Directions ▸
Below are the entries. Set down exactly the line containing "Поилки (429, 132)" and each line after it.

====

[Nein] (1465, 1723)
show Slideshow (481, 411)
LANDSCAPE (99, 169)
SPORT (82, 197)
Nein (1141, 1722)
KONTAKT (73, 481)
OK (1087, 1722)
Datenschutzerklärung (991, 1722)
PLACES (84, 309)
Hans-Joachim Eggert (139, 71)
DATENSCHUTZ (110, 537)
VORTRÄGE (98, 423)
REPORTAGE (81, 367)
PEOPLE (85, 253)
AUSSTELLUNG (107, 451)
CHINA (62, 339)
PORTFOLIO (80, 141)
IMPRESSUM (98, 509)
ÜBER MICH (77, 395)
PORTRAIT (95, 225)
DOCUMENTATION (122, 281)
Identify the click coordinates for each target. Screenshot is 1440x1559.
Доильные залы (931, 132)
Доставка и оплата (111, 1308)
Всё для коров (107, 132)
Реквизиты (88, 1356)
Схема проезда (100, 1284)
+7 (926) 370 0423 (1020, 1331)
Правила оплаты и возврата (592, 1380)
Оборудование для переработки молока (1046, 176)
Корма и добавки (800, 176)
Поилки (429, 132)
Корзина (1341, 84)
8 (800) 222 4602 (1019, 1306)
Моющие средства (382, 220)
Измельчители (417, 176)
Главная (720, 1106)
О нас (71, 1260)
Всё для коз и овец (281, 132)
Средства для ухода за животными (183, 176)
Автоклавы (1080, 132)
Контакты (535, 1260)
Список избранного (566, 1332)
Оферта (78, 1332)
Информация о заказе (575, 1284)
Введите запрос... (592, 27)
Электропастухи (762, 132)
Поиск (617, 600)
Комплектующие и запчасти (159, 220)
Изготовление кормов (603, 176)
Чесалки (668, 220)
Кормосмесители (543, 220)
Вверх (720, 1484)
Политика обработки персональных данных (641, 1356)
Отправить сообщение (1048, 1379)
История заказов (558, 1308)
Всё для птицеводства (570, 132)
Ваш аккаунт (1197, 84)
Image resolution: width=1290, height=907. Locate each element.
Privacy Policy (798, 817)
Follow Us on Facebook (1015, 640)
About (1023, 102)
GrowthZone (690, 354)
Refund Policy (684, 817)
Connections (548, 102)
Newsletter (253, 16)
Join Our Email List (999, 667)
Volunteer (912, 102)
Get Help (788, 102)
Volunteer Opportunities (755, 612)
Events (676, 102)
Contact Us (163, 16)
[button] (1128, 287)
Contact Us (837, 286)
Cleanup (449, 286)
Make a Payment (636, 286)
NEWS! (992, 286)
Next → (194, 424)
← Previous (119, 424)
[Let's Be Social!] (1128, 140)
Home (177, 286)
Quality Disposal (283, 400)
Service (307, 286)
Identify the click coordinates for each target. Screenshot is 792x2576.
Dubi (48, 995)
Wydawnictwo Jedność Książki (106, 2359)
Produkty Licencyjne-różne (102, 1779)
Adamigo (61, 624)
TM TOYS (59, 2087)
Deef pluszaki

====

Completed exercise ▸
Поилки (429, 132)
Корзина (1341, 84)
8 (800) 222 4602 (1019, 1306)
Моющие средства (382, 220)
Измельчители (417, 176)
Главная (720, 1106)
О нас (71, 1260)
Всё для коз и овец (281, 132)
Средства для ухода за животными (183, 176)
Автоклавы (1080, 132)
Контакты (535, 1260)
Список избранного (566, 1332)
Оферта (78, 1332)
Информация о заказе (575, 1284)
Введите запрос... (592, 27)
Электропастухи (762, 132)
Поиск (617, 600)
Комплектующие и запчасти (159, 220)
Изготовление кормов (603, 176)
Чесалки (668, 220)
Кормосмесители (543, 220)
Вверх (720, 1484)
Политика обработки персональных данных (641, 1356)
Отправить сообщение (1048, 1379)
История заказов (558, 1308)
Всё для птицеводства (570, 132)
Ваш аккаунт (1197, 84)
Image resolution: width=1290, height=907. Locate each element.
Privacy Policy (798, 817)
Follow Us on Facebook (1015, 640)
About (1023, 102)
GrowthZone (690, 354)
Refund Policy (684, 817)
Connections (548, 102)
Newsletter (253, 16)
Join Our Email List (999, 667)
Volunteer (912, 102)
Get Help (788, 102)
Volunteer Opportunities (755, 612)
Events (676, 102)
Contact Us (163, 16)
[button] (1128, 287)
Contact Us (837, 286)
Cleanup (449, 286)
Make a Payment (636, 286)
NEWS! (992, 286)
Next → (194, 424)
← Previous (119, 424)
[Let's Be Social!] (1128, 140)
Home (177, 286)
Quality Disposal (283, 400)
Service (307, 286)
Identify the click coordinates for each target. Screenshot is 792x2576.
Dubi (48, 995)
Wydawnictwo Jedność Książki (106, 2359)
Produkty Licencyjne-różne (102, 1779)
Adamigo (61, 624)
TM TOYS (59, 2087)
Deef pluszaki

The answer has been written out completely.